– Мне это кажется неплохой идеей, – заметил я.
– А мне нет, – возразила Мона. Мисс Холлингсуорт нахмурилась.
– Если ты сердита на меня, это еще не повод срывать злость на других, – сказал я Моне.
– Это тут ни при чем. Извините меня, – произнесла она, – вам придется меня извинить.
– Да ради Бога, – мисс Холлингсуорт пожала плечами. – Не хотите – как хотите. Ничего страшного, зато у меня прибавится опыта – со статисткой, которая отвергает паблисити, я еще не встречалась.
– Я не люблю журналы для киношных фанатов, – бесцветным голосом отрезала Мона.
Мисс Холлингсуорт встала, словно собираясь уходить.

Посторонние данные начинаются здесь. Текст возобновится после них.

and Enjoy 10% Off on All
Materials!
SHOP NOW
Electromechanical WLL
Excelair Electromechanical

– Не я их выдумала, – саркастически бросила она _ я лишь пишу для одного из них. Простите, что я вас побеспокоила.
– Всего хорошего.
Журналистка развернулась и вылетела за дверь. Я подождал, пока не увидел в окно, как она идет через двор, и сказал:
– Безумие так себя вести!
– Это твоя вина. Нечего было ее звать.
– Не понимаю, что в этом плохого. Я не знал, что ты о них такого мнения.
– Черт бы их побрал, я их на дух не переношу, – простонала Мона, стиснув руки. – Нужно бы принять закон, который все эти журналы запретит. За то, что печатают потоки лжи, все эти проклятые снимки Кроуфорд, Гейнор, Лой, Ломбарди и прочих в эксклюзивных туалетах у своих бассейнов и разглагольствования о том, как они начинали с маленьких эпизодов, а потом прославились и разбогатели. Как ты думаешь, какое впечатление подобные статьи производят на миллионы девиц по всей стране, на миллионы официанток и дурочек из заштатных городишек?

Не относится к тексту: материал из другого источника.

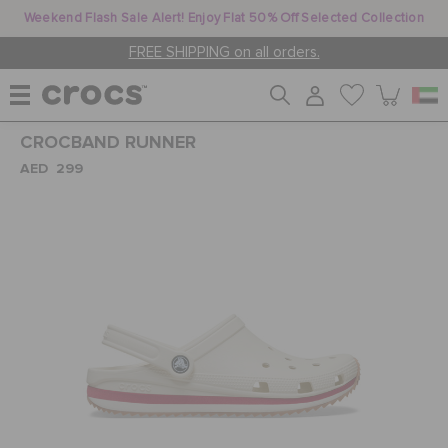
Weekend Flash Sale Alert! Enjoy Flat 50% Off Selected Collection
FREE SHIPPING on all orders.
CROCBAND RUNNER
WOMEN
AED 299
MEN
KIDS
JIBBITZ™ CHARMS
CROCS AT WORK™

Еще никогда я не видел ее такой, не слышал, чтобы она так говорила. Она была убийственно спокойна, но ее голос колол, словно иглой. Глаза были почти закрыты. Это меня испугало.

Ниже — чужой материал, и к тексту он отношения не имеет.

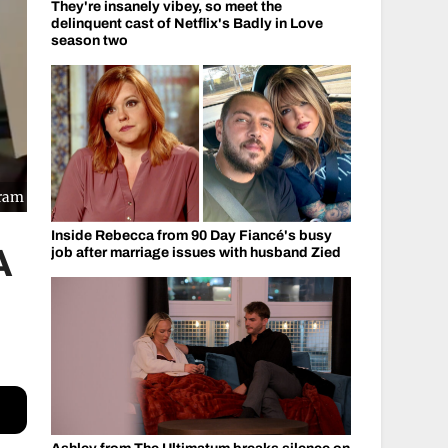
They're insanely vibey, so meet the
delinquent cast of Netflix's Badly in Love
season two
gram
Inside Rebecca from 90 Day Fiancé's busy
A
job after marriage issues with husband Zied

– Переключись на минутку, – попросил я.
– Я тебе скажу, что они с ними сделают, – продолжала она. – У них появляется недовольство тем, что есть. Они решают, что, если смогли другие, смогут и они. И едут они в этот проклятый город, и подыхают тут от голода. Возьми Дороти. Где она теперь? В Техачапи, в камере, и это клеймо на всю жизнь. А почему? «Если Кроуфорд смогла, то и я смогу». Она спокойно могла выйти за того парня, что торгует радиоприемниками. Но ей заморочили голову все эти киношные журналы. Не читай она этот хлам… – Голос Моны сорвался, она рухнула на кушетку и расплакалась.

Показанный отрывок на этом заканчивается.